While employees should not expect the same degree of privacy that they experience in their personal lives once they cross the threshold at work, there has been an implicit “innocent until proven guilty” expectation on tracking. While your phone has the ability today to communicate your exact coordinates, that data goes to your carrier, not your boss, even if the company supplies the phone. When your phone is part of the corporate phone network, companies are going to need a very clear-cut privacy and tracking policy. The smart ones will figure that out before the lawsuits, but others may not be as lucky. Additionally, the collaboration could open employers to call logs and address books on phones—convenient when you want to maintain a single synchronized address book, but if you have non-business friends who work for a competitor, do you want your boss to know that?

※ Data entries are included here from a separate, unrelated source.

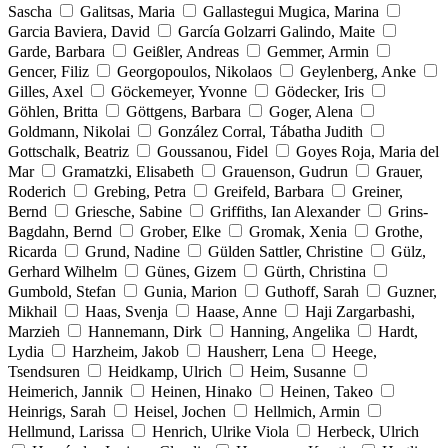
Sascha
Galitsas, Maria
Gallastegui Mugica, Marina
Garcia Baviera, David
García Golzarri Galindo, Maite
Garde, Barbara
Geißler, Andreas
Gemmer, Armin
Gencer, Filiz
Georgopoulos, Nikolaos
Geylenberg, Anke
Gilles, Axel
Göckemeyer, Yvonne
Gödecker, Iris
Göhlen, Britta
Göttgens, Barbara
Goger, Alena
Goldmann, Nikolai
González Corral, Tábatha Judith
Gottschalk, Beatriz
Goussanou, Fidel
Goyes Roja, Maria del
Mar
Gramatzki, Elisabeth
Grauenson, Gudrun
Grauer,
Roderich
Grebing, Petra
Greifeld, Barbara
Greiner,
Bernd
Griesche, Sabine
Griffiths, Ian Alexander
Grins-
Bagdahn, Bernd
Grober, Elke
Gromak, Xenia
Grothe,
Ricarda
Grund, Nadine
Gülden Sattler, Christine
Gülz,
Gerhard Wilhelm
Günes, Gizem
Gürth, Christina
Gumbold, Stefan
Gunia, Marion
Guthoff, Sarah
Guzner,
Mikhail
Haas, Svenja
Haase, Anne
Haji Zargarbashi,
Marzieh
Hannemann, Dirk
Hanning, Angelika
Hardt,
Lydia
Harzheim, Jakob
Hausherr, Lena
Heege,
Tsendsuren
Heidkamp, Ulrich
Heim, Susanne
Heimerich, Jannik
Heinen, Hinako
Heinen, Takeo
Heinrigs, Sarah
Heisel, Jochen
Hellmich, Armin
Hellmund, Larissa
Henrich, Ulrike Viola
Herbeck, Ulrich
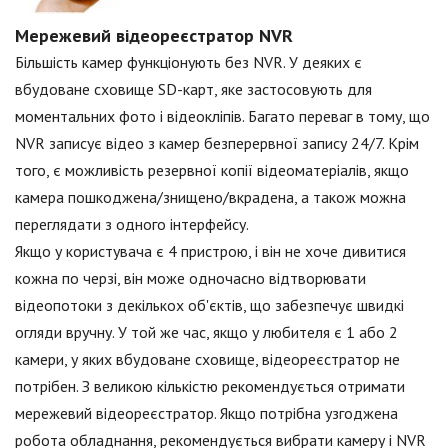
Мережевий відеореєстратор NVR
Більшість камер функціонують без NVR. У деяких є
вбудоване сховище SD-карт, яке застосовують для
моментальних фото і відеокліпів. Багато переваг в тому, що
NVR записує відео з камер безперервної запису 24/7. Крім
того, є можливість резервної копії відеоматеріалів, якщо
камера пошкоджена/знищено/вкрадена, а також можна
переглядати з одного інтерфейсу.
Якщо у користувача є 4 пристрою, і він не хоче дивитися
кожна по черзі, він може одночасно відтворювати
відеопотоки з декількох об'єктів, що забезпечує швидкі
огляди вручну. У той же час, якщо у любителя є 1 або 2
камери, у яких вбудоване сховище, відеореєстратор не
потрібен. З великою кількістю рекомендується отримати
мережевий відеореєстратор. Якщо потрібна узгоджена
робота обладнання, рекомендується вибрати камеру і NVR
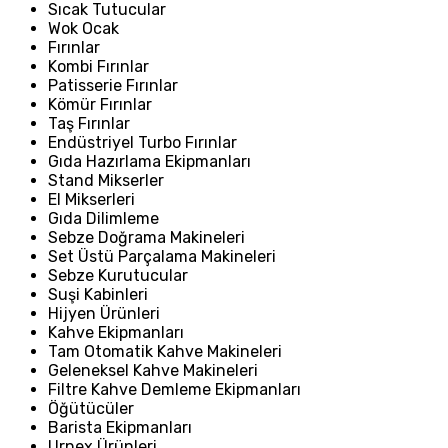
Sıcak Tutucular
Wok Ocak
Fırınlar
Kombi Fırınlar
Patisserie Fırınlar
Kömür Fırınlar
Taş Fırınlar
Endüstriyel Turbo Fırınlar
Gıda Hazırlama Ekipmanları
Stand Mikserler
El Mikserleri
Gıda Dilimleme
Sebze Doğrama Makineleri
Set Üstü Parçalama Makineleri
Sebze Kurutucular
Suşi Kabinleri
Hijyen Ürünleri
Kahve Ekipmanları
Tam Otomatik Kahve Makineleri
Geleneksel Kahve Makineleri
Filtre Kahve Demleme Ekipmanları
Öğütücüler
Barista Ekipmanları
Urnex Ürünleri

As with all collaborations, the devil’s in the details of how services and capabilities are shared or not. In a market like telecommunications it’s smarter for Cisco and Apple to be working together to bring a richer set of functionality to companies, but only as long as the prioritization of one device’s traffic doesn’t hamper another’s capability. I see nothing that says these same capabilities could not be brought to Android or other platforms (like Blackberry or Windows phone) in the future as well, but Apple was smart in being the first out of the chute. Just like their partnership with IBM, they need to tap into the commercial market, and mobile devices are Apple’s best option for tackling that market.

Disclosure: My firm, Moor Insights & Strategy, like all research and analyst firms, provides or has provided research, analysis, advising, and / or consulting to many high-tech companies in the industry, including Cisco Systems and IBM, cited in this article. I do not hold any equity positions with any companies cited in this column.